The Kansas Department of Health and Environment confirmed four measles cases in Sedgwick County on Saturday.

One case was linked to a recent outbreak in the Kansas City-area. A female with the virus is employed at Sal's Japanese Steakhouse in Wichita. Two other adults, also employees at Sal's, became infected according to the department of health. A three-month-old, too young to be vaccinated, also contracted measles. The KDHE said the only known exposure was the restaurant.

Eyewitness News spoke with owner Sandra Salvador on the phone and she said the health department told her she didn't have to shut down the restaurant because her employees all got their vaccinations.

FactFinder 12 looked into the state's requirements regarding vaccinations to work, and it turns out there are none. According to Sara Belfry from KDHE, there are no state requirements that say Kansans have to be up to date on immunizations to work.
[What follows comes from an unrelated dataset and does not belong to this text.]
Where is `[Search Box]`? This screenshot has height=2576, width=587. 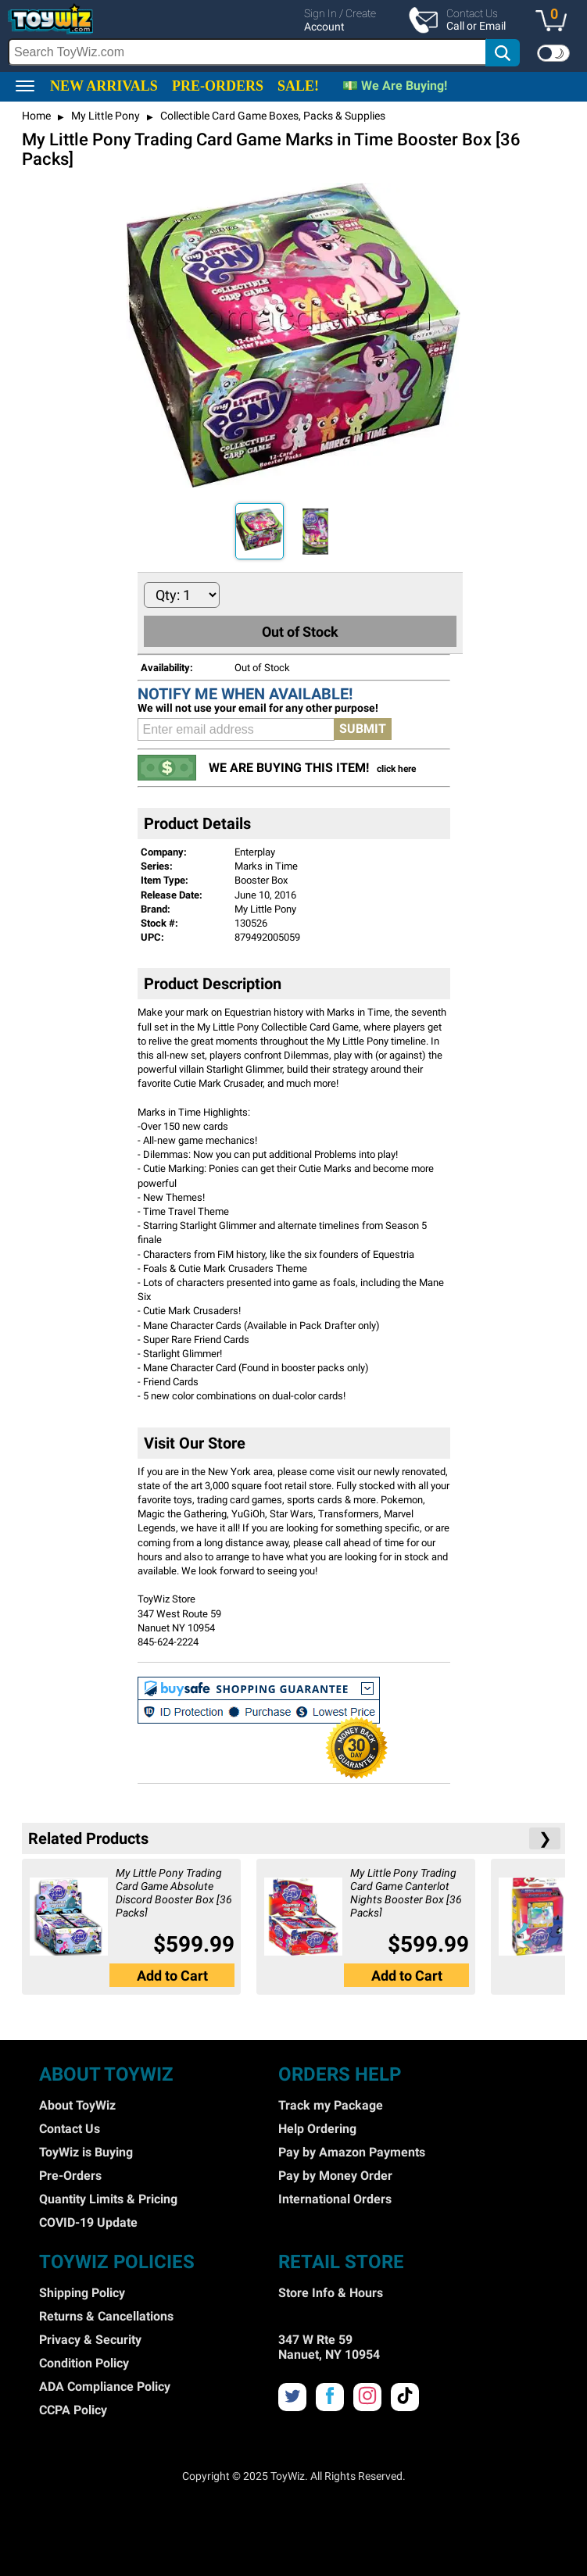
[Search Box] is located at coordinates (247, 52).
Belfry said some companies can have their own requirements and cities can have municipal ordinances. But the state does not require any of that.

Infectious Disease Doctor Thomas Moore said if the virus is present on a surface or in the air, the area has to be quarantined for up to two hours. At that point, it is no longer a danger.

Due to the risk of transmission, health officials are asking anyone who ate at Sal's Japanese Steakhouse located at 6829 East Kellogg Dr. in Wichita, on the following dates: June 20, 23, 25, 29, July 3, 5, 7 and developed an illness with fever and rash to contact their health care provider. The Kansas Department of Health says it is important to call your provider before going to the doctor to prevent spreading the illness.

Infectious Disease Doctor Thomas Moore said KDHE is right.

"If you think you have measles, it's best to contact your health care provider and discuss what needs to be done," Doctor Moore said. "You don't want to necessarily show up to the doctor and sit in the waiting room and cause infection to other people."

Measles is spread through the air by breathing, coughing or sneezing. Symptoms usually include:

  • Fever
  • Blotchy rash
  • Cough
  • Runny nose
  • Red, watery eyes
  • Feeling run down, achy
  • Tiny white spots with bluish-centers found inside the mouth

Doctor Moore said the incubation period is three weeks meaning symptoms could take that long to show up. He said people are infectious as early as four days before symptoms.

"The problem is there's a period of time before somebody develops symptoms during which time they can continue to transmit the virus," Moore said. "That's really the most dangerous period."

Doctor Moore said it's a dangerous disease and if you have not been immunized, you're in danger.

"If you are not immune to it, it'll come get you. It's one of the most highly infectious viruses that we know of," Doctor Moore said.

Those who are at the highest risk are children younger than 5-years-old and adults over 20-years-old, pregnant women, and people with weak immune systems.

Now that the virus is in Wichita, Doctor Moore said doctors have to be aware.

"If the virus is introduced into a community, it's a matter of quarantining and keeping people isolated who have the virus and who have been in contact with those who have the virus," Doctor Moore said. "What happens with measles now that it's in Wichita is going to be completely dependent on the ability to identify individuals who have come in contact with the virus and being able to quarantine them. If that is unsuccessful, then the virus will continue to propagate through the community."